The Arab-Hebrew Theatre of Jaffa could lose state funding after hosting an event supporting an Israeli-Arab poet who served time in prison for incitement to terror.
The Arab-Hebrew Theatre of Jaffa in Tel Aviv-Yafo is facing a cut in state subsidies for hosting an event that allegedly supported terrorism.
Directors of the theater will be summoned for a hearing with representatives of the ministries of finance, justice and culture after hosting an event in support of Dareen Tatour, an Israeli-Arab poet who was indicted in 2015 for incitement to violence and support for terrorism.

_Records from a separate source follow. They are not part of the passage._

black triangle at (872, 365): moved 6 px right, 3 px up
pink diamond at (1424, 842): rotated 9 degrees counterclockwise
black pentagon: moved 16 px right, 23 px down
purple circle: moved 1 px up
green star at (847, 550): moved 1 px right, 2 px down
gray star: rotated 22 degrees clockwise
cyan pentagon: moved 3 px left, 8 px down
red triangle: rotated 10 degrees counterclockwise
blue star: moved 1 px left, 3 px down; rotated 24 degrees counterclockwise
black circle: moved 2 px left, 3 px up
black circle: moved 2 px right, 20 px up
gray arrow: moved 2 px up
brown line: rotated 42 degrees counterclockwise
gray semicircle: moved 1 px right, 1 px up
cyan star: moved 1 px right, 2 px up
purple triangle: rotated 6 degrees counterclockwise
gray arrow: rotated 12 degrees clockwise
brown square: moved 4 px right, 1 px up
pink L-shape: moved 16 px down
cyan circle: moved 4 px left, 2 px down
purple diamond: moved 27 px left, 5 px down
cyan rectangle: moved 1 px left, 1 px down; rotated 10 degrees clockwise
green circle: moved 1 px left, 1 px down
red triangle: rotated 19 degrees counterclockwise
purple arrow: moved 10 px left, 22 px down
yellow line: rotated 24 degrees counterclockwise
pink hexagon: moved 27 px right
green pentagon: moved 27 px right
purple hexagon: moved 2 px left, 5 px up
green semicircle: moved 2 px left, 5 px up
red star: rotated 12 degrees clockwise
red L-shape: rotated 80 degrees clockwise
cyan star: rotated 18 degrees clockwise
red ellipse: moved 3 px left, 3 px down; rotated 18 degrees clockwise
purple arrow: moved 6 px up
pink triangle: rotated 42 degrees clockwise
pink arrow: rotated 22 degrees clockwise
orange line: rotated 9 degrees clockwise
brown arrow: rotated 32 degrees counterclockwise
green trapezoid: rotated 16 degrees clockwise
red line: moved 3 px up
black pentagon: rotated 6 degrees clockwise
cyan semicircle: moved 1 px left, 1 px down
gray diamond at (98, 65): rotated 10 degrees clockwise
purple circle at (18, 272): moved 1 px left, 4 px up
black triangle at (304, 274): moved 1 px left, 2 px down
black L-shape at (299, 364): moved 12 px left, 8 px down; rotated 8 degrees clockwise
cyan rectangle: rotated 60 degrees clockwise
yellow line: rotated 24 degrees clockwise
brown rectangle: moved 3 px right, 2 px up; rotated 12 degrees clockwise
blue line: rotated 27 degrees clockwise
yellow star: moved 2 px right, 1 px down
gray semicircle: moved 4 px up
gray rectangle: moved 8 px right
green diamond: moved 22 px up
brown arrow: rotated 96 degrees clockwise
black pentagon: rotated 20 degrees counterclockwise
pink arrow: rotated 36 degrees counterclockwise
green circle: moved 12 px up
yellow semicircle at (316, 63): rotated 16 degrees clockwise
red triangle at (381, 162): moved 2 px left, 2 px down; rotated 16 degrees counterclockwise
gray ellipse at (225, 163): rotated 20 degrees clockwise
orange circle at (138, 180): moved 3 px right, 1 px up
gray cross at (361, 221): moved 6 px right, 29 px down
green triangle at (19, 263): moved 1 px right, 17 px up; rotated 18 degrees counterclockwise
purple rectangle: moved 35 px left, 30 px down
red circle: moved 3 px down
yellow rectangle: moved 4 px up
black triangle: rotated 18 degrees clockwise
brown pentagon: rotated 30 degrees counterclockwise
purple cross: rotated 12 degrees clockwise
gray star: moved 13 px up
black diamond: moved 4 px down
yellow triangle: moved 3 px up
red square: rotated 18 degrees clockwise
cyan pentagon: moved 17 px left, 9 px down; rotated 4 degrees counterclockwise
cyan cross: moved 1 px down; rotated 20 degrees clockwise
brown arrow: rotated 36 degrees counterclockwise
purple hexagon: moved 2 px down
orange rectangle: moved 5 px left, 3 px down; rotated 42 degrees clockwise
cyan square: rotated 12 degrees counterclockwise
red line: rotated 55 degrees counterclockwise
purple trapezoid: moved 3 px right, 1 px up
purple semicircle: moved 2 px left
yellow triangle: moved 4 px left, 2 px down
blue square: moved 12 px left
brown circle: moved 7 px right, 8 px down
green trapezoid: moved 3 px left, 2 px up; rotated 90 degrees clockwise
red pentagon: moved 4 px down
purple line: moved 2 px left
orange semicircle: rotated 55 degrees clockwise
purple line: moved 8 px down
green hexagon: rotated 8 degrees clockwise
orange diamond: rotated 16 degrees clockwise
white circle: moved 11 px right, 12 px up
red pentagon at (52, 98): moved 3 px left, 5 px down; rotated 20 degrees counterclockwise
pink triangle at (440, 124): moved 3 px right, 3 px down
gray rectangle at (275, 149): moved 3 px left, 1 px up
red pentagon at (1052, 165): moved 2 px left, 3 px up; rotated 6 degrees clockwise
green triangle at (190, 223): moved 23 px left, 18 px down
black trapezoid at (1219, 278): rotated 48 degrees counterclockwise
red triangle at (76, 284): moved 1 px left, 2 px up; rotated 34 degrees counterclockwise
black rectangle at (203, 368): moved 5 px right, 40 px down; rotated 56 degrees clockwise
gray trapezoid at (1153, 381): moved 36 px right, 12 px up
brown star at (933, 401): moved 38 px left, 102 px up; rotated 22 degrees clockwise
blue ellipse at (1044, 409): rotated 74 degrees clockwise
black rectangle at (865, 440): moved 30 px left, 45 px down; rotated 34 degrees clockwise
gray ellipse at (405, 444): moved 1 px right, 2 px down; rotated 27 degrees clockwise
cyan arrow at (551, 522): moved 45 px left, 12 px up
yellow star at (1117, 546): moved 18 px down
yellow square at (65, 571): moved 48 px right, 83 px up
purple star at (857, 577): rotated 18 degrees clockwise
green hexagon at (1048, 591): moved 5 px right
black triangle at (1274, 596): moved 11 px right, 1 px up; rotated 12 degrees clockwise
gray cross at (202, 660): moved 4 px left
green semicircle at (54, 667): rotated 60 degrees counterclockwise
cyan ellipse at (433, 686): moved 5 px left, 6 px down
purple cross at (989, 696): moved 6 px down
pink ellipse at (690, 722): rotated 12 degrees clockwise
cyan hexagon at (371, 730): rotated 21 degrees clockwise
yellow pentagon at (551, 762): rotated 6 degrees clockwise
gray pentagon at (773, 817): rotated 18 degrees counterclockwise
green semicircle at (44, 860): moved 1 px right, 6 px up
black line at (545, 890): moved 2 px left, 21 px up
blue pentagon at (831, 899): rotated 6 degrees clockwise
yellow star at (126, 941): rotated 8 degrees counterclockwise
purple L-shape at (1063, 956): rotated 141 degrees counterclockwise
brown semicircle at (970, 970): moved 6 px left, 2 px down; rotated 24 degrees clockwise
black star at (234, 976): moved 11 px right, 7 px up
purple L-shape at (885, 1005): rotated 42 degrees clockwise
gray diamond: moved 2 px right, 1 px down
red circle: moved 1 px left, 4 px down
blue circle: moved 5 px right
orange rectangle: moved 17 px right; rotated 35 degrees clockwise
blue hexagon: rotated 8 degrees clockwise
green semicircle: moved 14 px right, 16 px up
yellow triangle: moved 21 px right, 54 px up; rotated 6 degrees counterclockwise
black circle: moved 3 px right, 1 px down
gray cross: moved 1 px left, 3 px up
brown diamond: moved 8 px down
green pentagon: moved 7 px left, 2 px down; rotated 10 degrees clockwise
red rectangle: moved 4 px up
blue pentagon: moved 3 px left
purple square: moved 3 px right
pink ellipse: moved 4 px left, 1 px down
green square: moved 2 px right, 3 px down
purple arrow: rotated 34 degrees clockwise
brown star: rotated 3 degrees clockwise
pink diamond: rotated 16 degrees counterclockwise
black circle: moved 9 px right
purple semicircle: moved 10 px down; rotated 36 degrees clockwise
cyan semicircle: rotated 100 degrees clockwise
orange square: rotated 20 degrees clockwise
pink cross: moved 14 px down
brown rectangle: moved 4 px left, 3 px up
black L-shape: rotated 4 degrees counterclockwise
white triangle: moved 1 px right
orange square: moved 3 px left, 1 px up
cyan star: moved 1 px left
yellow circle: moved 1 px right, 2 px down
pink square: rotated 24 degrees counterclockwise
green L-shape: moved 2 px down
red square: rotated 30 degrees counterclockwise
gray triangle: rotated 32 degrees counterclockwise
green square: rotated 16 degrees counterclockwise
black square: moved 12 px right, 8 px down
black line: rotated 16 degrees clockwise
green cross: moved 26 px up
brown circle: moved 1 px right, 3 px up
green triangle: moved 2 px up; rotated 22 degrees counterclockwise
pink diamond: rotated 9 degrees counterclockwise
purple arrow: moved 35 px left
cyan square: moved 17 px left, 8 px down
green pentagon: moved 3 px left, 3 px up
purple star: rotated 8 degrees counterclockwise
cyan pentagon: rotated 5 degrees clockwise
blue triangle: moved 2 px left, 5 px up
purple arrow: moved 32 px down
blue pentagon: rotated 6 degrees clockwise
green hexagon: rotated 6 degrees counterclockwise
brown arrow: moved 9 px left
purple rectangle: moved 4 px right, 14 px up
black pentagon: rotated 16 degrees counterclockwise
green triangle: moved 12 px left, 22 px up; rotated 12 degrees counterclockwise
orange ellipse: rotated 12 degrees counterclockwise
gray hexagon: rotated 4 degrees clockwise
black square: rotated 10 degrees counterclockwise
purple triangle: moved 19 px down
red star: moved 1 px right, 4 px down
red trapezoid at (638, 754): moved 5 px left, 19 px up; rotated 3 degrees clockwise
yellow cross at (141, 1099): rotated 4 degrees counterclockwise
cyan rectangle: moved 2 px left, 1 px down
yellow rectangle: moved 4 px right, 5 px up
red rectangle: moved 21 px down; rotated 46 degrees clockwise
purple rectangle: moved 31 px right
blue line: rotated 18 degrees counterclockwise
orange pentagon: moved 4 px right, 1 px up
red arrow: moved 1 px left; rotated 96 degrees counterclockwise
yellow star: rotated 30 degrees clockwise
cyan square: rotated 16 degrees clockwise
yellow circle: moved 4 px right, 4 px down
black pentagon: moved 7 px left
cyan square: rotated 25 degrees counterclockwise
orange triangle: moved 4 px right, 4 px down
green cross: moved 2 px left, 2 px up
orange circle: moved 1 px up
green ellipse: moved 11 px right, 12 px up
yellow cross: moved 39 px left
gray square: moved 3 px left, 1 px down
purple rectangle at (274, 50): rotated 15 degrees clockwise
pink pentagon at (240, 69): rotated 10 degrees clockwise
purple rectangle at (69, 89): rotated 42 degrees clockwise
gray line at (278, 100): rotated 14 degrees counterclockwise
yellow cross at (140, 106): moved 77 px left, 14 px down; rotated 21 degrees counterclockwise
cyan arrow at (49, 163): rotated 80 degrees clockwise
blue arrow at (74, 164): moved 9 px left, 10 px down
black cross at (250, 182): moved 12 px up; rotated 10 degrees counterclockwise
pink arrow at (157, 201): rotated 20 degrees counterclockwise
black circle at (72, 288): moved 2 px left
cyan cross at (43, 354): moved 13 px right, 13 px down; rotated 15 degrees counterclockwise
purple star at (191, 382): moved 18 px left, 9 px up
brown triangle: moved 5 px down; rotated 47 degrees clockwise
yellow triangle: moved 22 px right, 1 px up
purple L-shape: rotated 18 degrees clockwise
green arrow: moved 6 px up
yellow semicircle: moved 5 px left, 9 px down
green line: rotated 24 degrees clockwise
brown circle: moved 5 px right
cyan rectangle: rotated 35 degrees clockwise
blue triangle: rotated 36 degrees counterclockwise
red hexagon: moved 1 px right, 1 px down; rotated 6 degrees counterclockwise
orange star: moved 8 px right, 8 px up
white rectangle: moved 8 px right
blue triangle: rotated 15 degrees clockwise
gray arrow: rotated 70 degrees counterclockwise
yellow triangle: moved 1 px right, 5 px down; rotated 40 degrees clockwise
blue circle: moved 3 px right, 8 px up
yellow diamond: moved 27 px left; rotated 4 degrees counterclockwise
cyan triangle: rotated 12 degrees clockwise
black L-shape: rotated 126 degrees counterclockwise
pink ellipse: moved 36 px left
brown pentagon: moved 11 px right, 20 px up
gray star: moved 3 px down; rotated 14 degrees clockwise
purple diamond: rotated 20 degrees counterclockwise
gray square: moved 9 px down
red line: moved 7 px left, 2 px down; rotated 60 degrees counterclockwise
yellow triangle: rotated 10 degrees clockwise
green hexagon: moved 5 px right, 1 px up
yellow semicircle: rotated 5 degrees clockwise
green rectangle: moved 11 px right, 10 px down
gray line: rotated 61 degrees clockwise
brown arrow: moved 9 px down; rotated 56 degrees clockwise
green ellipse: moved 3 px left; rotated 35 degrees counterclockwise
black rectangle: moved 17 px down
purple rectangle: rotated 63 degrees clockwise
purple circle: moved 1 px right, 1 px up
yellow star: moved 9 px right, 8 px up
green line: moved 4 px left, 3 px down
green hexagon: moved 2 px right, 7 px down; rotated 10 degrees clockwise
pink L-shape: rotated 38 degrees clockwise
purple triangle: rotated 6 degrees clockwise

Directed by actress Einat Weizman, and organized with poets Tal Nitzan and Alma Katz, writer Ofra Yeshua-Lyth and producer Khaled Jabarin, the event was titled “Prison Diaries” and included readings of Tatour’s poems, which have been deemed to constitute incitement.
In the wake of the event, the finance ministry’s legal adviser, Asi Messing, ruled that the ministry could trigger a clause in the law that allows it to cut support to institutions that incite to terrorism, racism or violence; that support violent struggle or terrorism against Israel; mark Israel’s Independence Day as a day or mourning; or deny Israel’s right to exist as a Jewish and democratic state.
The theater receives some NIS 900,000 a year in state support.
“We will not allow anyone to incite to terrorism or harm the State of Israel. We will use all the authority provided to us by law,” said Finance Minister Moshe Kahlon.
Minister of Culture Miri Regev, who last week asked Police Chief Roni Alsheich to open an investigation into the theater and the event organizers, tweeted in response to Kahlon’s statement: “I expect Minister Kahlon’s headlines to be translated from words to actions next week.”
The Association for Civil Rights in Israel (ACRI) condemned the finance ministry, saying, “there is no legal basis in the law for this decision. It joins the attacks of Minister of Culture Miri Regev on freedom of artistic expression and the threats to revoke budgets due to the content of the work.
“The evening in support of Dareen Tartour took place in protest at the violation of her creative freedom by bringing her to trials for poems that she wrote. It is a tragic irony that the event is now being used as a pretext to violate the artistic freedom of the Jaffa theater,” said ACRI’s chief legal counsel Dan Yakir.